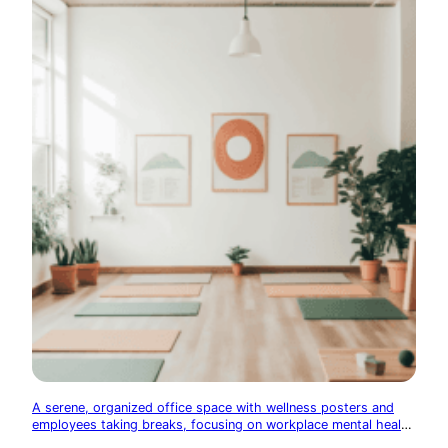
A serene, organized office space with wellness posters and
employees taking breaks, focusing on workplace mental health
initiatives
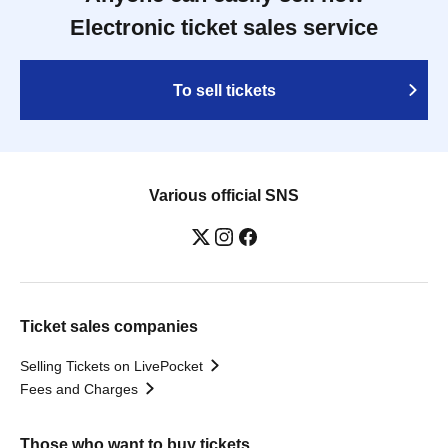
Electronic ticket sales service
To sell tickets
Various official SNS
Ticket sales companies
Selling Tickets on LivePocket
Fees and Charges
Those who want to buy tickets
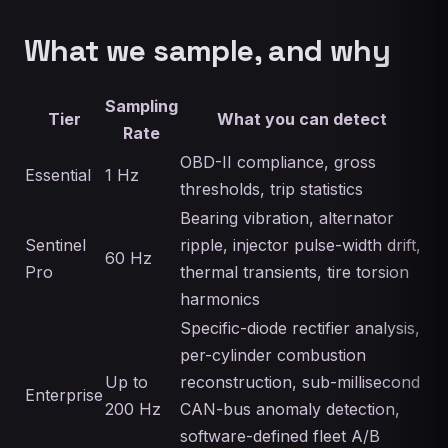
What we sample, and why
Sampling
Tier
What you can detect
Rate
OBD-II compliance, gross
Essential
1 Hz
thresholds, trip statistics
Bearing vibration, alternator
Sentinel
ripple, injector pulse-width drift,
60 Hz
Pro
thermal transients, tire torsion
harmonics
Specific-diode rectifier analysis,
per-cylinder combustion
Up to
reconstruction, sub-millisecond
Enterprise
200 Hz
CAN-bus anomaly detection,
software-defined fleet A/B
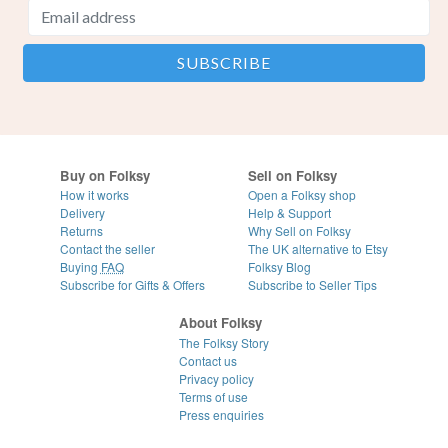
Buy on Folksy
Sell on Folksy
How it works
Open a Folksy shop
Delivery
Help & Support
Returns
Why Sell on Folksy
Contact the seller
The UK alternative to Etsy
Buying
FAQ
Folksy Blog
Subscribe for Gifts & Offers
Subscribe to Seller Tips
About Folksy
The Folksy Story
Contact us
Privacy policy
Terms of use
Press enquiries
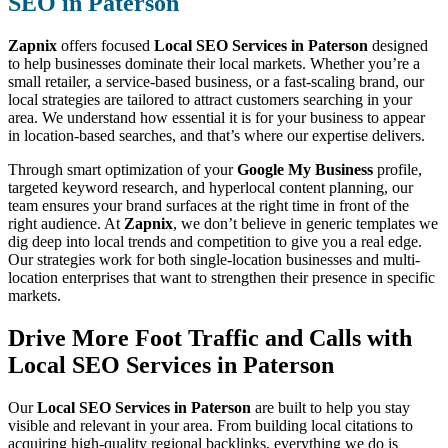
SEO in Paterson
Zapnix
offers focused
Local SEO Services in Paterson
designed
to help businesses dominate their local markets. Whether you’re a
small retailer, a service-based business, or a fast-scaling brand, our
local strategies are tailored to attract customers searching in your
area. We understand how essential it is for your business to appear
in location-based searches, and that’s where our expertise delivers.
Through smart optimization of your
Google My Business
profile,
targeted keyword research, and hyperlocal content planning, our
team ensures your brand surfaces at the right time in front of the
right audience. At
Zapnix
, we don’t believe in generic templates we
dig deep into local trends and competition to give you a real edge.
Our strategies work for both single-location businesses and multi-
location enterprises that want to strengthen their presence in specific
markets.
Drive More Foot Traffic and Calls with
Local SEO Services in Paterson
Our
Local SEO Services in Paterson
are built to help you stay
visible and relevant in your area. From building local citations to
acquiring high-quality regional backlinks, everything we do is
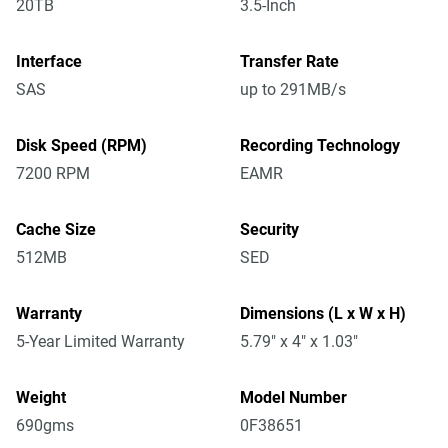
20TB
3.5-Inch
Interface
Transfer Rate
SAS
up to 291MB/s
Disk Speed (RPM)
Recording Technology
7200 RPM
EAMR
Cache Size
Security
512MB
SED
Warranty
Dimensions (L x W x H)
5-Year Limited Warranty
5.79" x 4" x 1.03"
Weight
Model Number
690gms
0F38651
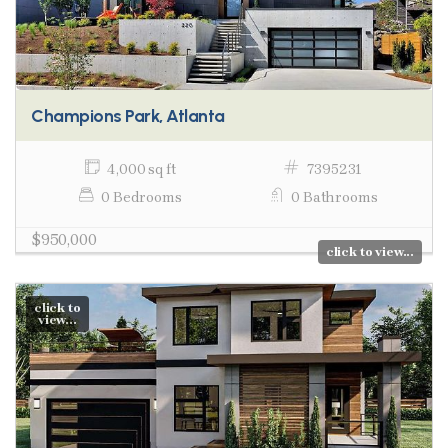
Champions Park, Atlanta
4,000 sq ft
7395231
0 Bedrooms
0 Bathrooms
$950,000
click to view...
click to
view...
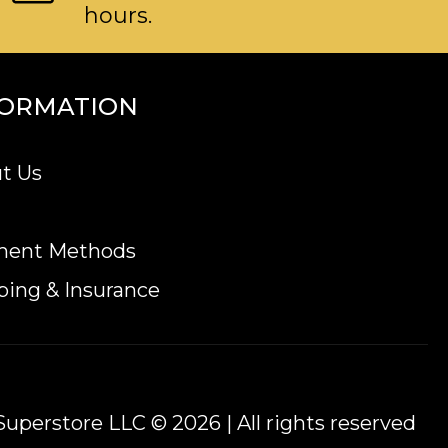
hours.
FORMATION
t Us
ment Methods
ping & Insurance
uperstore LLC © 2026 | All rights reserved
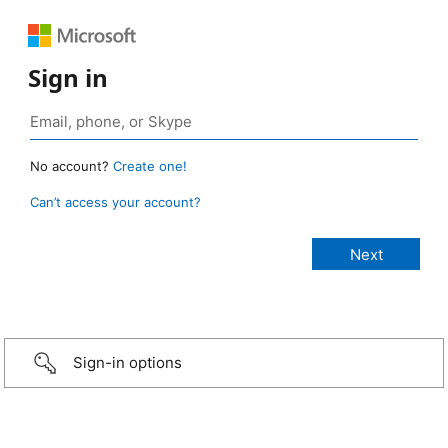
Sign in
No account?
Create one!
Can’t access your account?
Sign-in options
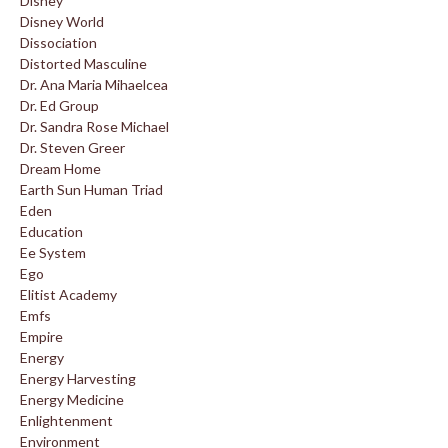
Disney
Disney World
Dissociation
Distorted Masculine
Dr. Ana Maria Mihaelcea
Dr. Ed Group
Dr. Sandra Rose Michael
Dr. Steven Greer
Dream Home
Earth Sun Human Triad
Eden
Education
Ee System
Ego
Elitist Academy
Emfs
Empire
Energy
Energy Harvesting
Energy Medicine
Enlightenment
Environment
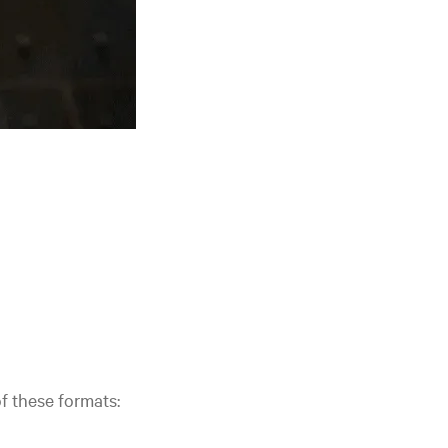
of these formats:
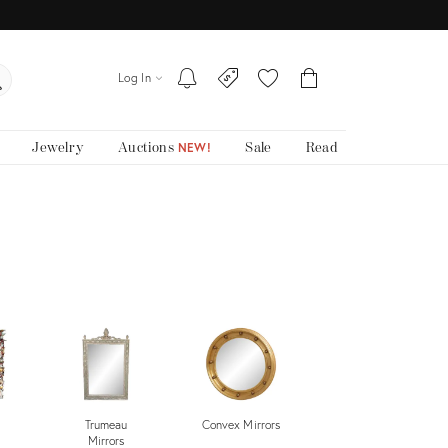
Log In
Jewelry
Auctions
Sale
Read
NEW!
Trumeau
Convex Mirrors
Wall Mirrors
Mirrors
Sale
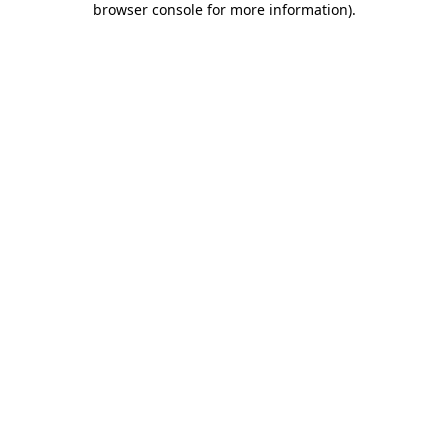
browser console for more information)
.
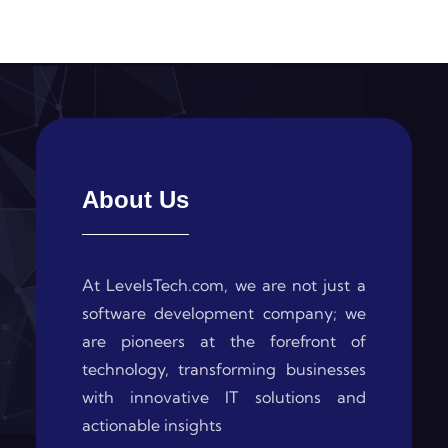
About Us
At LevelsTech.com, we are not just a
software development company; we
are pioneers at the forefront of
technology, transforming businesses
with innovative IT solutions and
actionable insights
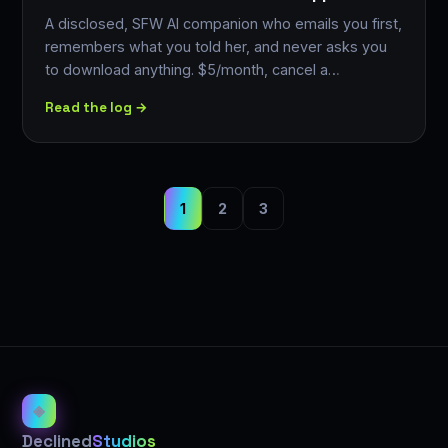
A disclosed, SFW AI companion who emails you first,
remembers what you told her, and never asks you
to download anything. $5/month, cancel a…
Read the log →
1
2
3
◈
Declined
Studios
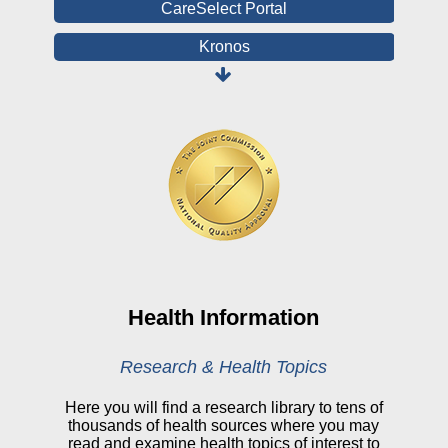
CareSelect Portal
Kronos
Board Login
HealthStream
Online Pay Voucher
Online Medical Records
CHNA
Financial Assistance
View All Reports
Health Information
Price Transparency
Research & Health Topics
Public Notice
Here you will find a research library to tens of
thousands of health sources where you may
My Patient Portal
read and examine health topics of interest to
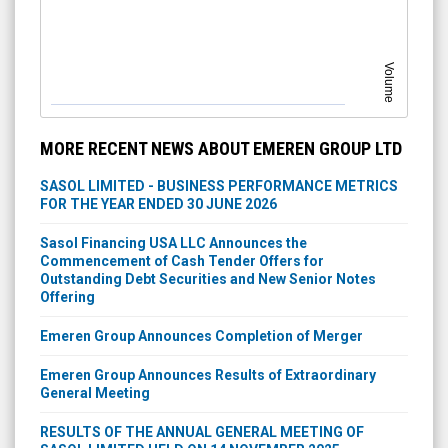
Volume
MORE RECENT NEWS ABOUT EMEREN GROUP LTD
SASOL LIMITED - BUSINESS PERFORMANCE METRICS
FOR THE YEAR ENDED 30 JUNE 2026
Sasol Financing USA LLC Announces the
Commencement of Cash Tender Offers for
Outstanding Debt Securities and New Senior Notes
Offering
Emeren Group Announces Completion of Merger
Emeren Group Announces Results of Extraordinary
General Meeting
RESULTS OF THE ANNUAL GENERAL MEETING OF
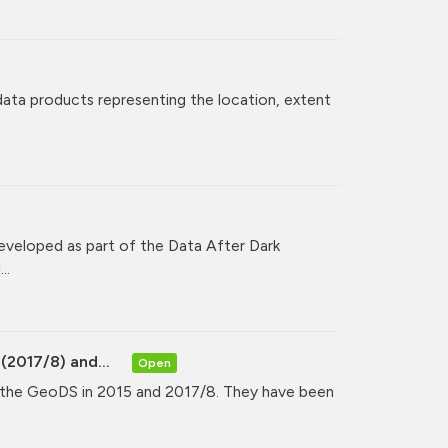
 data products representing the location, extent
veloped as part of the Data After Dark
..
(2017/8) and...
Open
y the GeoDS in 2015 and 2017/8. They have been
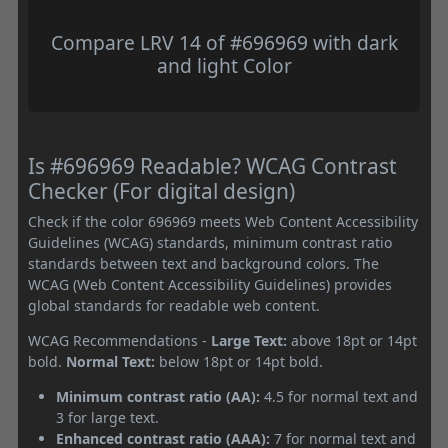
Compare LRV 14 of #696969 with dark
and light Color
Is #696969 Readable? WCAG Contrast
Checker (For digital design)
Check if the color 696969 meets Web Content Accessibility
Guidelines (WCAG) standards, minimum contrast ratio
standards between text and background colors. The
WCAG (Web Content Accessibility Guidelines) provides
global standards for readable web content.
WCAG Recommendations -
Large Text:
above 18pt or 14pt
bold.
Normal Text:
below 18pt or 14pt bold.
Minimum contrast ratio (AA):
4.5 for normal text and
3 for large text.
Enhanced contrast ratio (AAA):
7 for normal text and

○ ○ ○ ○ ○

→ **TASK DETAILS**
With pictures omitted, repeat the entries above word for word from the line holding "initiatives" down to the line holding "thresholds, trip statistics", keeping both of those lines.

→ **ANSWER TO THIS EXERCISE**
initiatives
Electronic ticket sales service
To sell tickets
Various official SNS
Ticket sales companies
Selling Tickets on LivePocket
Fees and Charges
Those who want to buy tickets
What we sample, and why
Sampling
Tier
What you can detect
Rate
OBD-II compliance, gross
Essential
1 Hz
thresholds, trip statistics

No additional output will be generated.